Task item:
State the number of lines in the records beneath that hold the word "mamparas", and add nothing.

<<<<

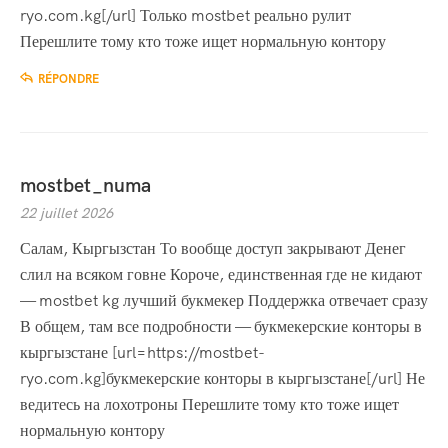
ryo.com.kg[/url] Только mostbet реально рулит
Перешлите тому кто тоже ищет нормальную контору
RÉPONDRE
mostbet_numa
22 juillet 2026
Салам, Кыргызстан То вообще доступ закрывают Денег
слил на всяком говне Короче, единственная где не кидают
— mostbet kg лучший букмекер Поддержка отвечает сразу
В общем, там все подробности — букмекерские конторы в
кыргызстане [url=https://mostbet-
ryo.com.kg]букмекерские конторы в кыргызстане[/url] Не
ведитесь на лохотроны Перешлите тому кто тоже ищет
нормальную контору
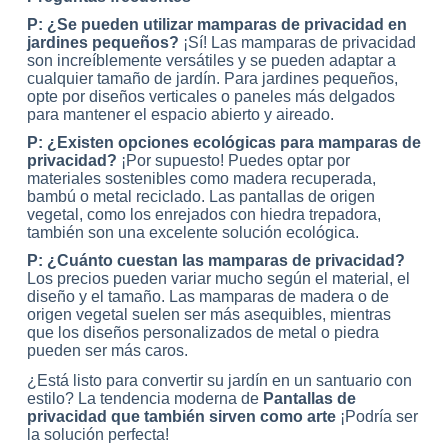
P: ¿Se pueden utilizar mamparas de privacidad en
jardines pequeños?
¡Sí! Las mamparas de privacidad
son increíblemente versátiles y se pueden adaptar a
cualquier tamaño de jardín. Para jardines pequeños,
opte por diseños verticales o paneles más delgados
para mantener el espacio abierto y aireado.
P: ¿Existen opciones ecológicas para mamparas de
privacidad?
¡Por supuesto! Puedes optar por
materiales sostenibles como madera recuperada,
bambú o metal reciclado. Las pantallas de origen
vegetal, como los enrejados con hiedra trepadora,
también son una excelente solución ecológica.
P: ¿Cuánto cuestan las mamparas de privacidad?
Los precios pueden variar mucho según el material, el
diseño y el tamaño. Las mamparas de madera o de
origen vegetal suelen ser más asequibles, mientras
que los diseños personalizados de metal o piedra
pueden ser más caros.
¿Está listo para convertir su jardín en un santuario con
estilo? La tendencia moderna de
Pantallas de
privacidad que también sirven como arte
¡Podría ser
la solución perfecta!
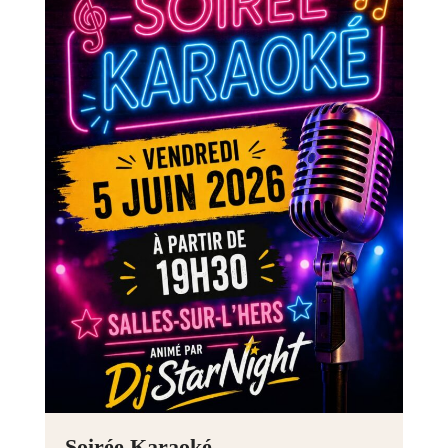
Soirée Karaoké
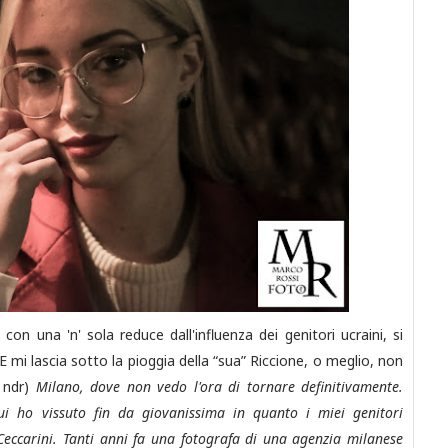
on una 'n' sola reduce dall'influenza dei genitori ucraini, si
E mi lascia sotto la pioggia della “sua” Riccione, o meglio, non
 ndr)
Milano, dove non vedo l'ora di tornare definitivamente.
i ho vissuto fin da giovanissima in quanto i miei genitori
eccarini. Tanti anni fa una fotografa di una agenzia milanese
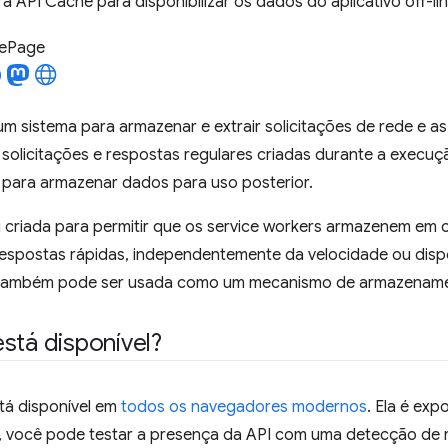
a API Cache para disponibilizar os dados do aplicativo off-lin
LePage
um sistema para armazenar e extrair solicitações de rede e 
solicitações e respostas regulares criadas durante a execuç
 para armazenar dados para uso posterior.
 criada para permitir que os service workers armazenem em c
respostas rápidas, independentemente da velocidade ou dispo
I também pode ser usada como um mecanismo de armazename
stá disponível?
tá disponível em
todos os navegadores modernos
. Ela é exp
m, você pode testar a presença da API com uma detecção de r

>>>>

Written solution:
5